> _Data section_:
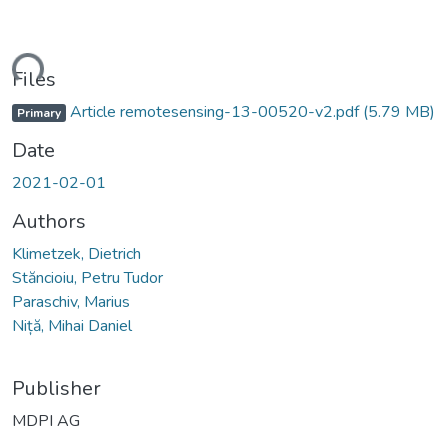
Loading...
Files
Article remotesensing-13-00520-v2.pdf
(5.79 MB)
Primary
Date
2021-02-01
Authors
Klimetzek, Dietrich
Stăncioiu, Petru Tudor
Paraschiv, Marius
Niță, Mihai Daniel
Publisher
MDPI AG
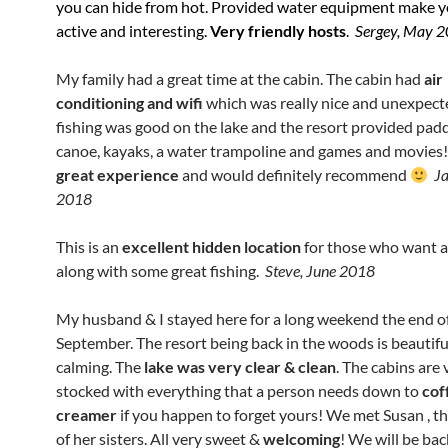
you can hide from hot. Provided water equipment make y
active and interesting.
Very friendly hosts
.
Sergey, May 
My family had a great time at the cabin. The cabin had
air
conditioning and wifi
which was really nice and unexpect
fishing was good on the lake and the resort provided padd
canoe, kayaks, a water trampoline and games and movies
great experience
and would definitely recommend
Ja
2018
This is an
excellent hidden location
for those who want a
along with some great fishing.
Steve, June 2018
My husband & I stayed here for a long weekend the end o
September.
The resort being back in the woods is beautifu
calming. The
lake was very clear & clean
. The cabins are 
stock
ed with everything
that a person needs down to
cof
creamer
if you happen to forget yours! We met Susan , t
of her sisters. All very sweet &
welcoming
!
We will be bac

> _Task statement_: What you return must match the records exactly, apart from the images, which are omitted.

> _Answer for this exercise_:
Loading...
Files
Article remotesensing-13-00520-v2.pdf
(5.79 MB)
Primary
Date
2021-02-01
Authors
Klimetzek, Dietrich
Stăncioiu, Petru Tudor
Paraschiv, Marius
Niță, Mihai Daniel
Publisher
MDPI AG
you can hide from hot. Provided water equipment make y
active and interesting.
Very friendly hosts
.
Sergey, May 
My family had a great time at the cabin. The cabin had
air
conditioning and wifi
which was really nice and unexpect
fishing was good on the lake and the resort provided padd
canoe, kayaks, a water trampoline and games and movies
great experience
and would definitely recommend
Ja
2018
This is an
excellent hidden location
for those who want a
along with some great fishing.
Steve, June 2018
My husband & I stayed here for a long weekend the end o
September.
The resort being back in the woods is beautifu
calming. The
lake was very clear & clean
. The cabins are 
stock
ed with everything
that a person needs down to
cof
creamer
if you happen to forget yours! We met Susan , t
of her sisters. All very sweet &
welcoming
!
We will be bac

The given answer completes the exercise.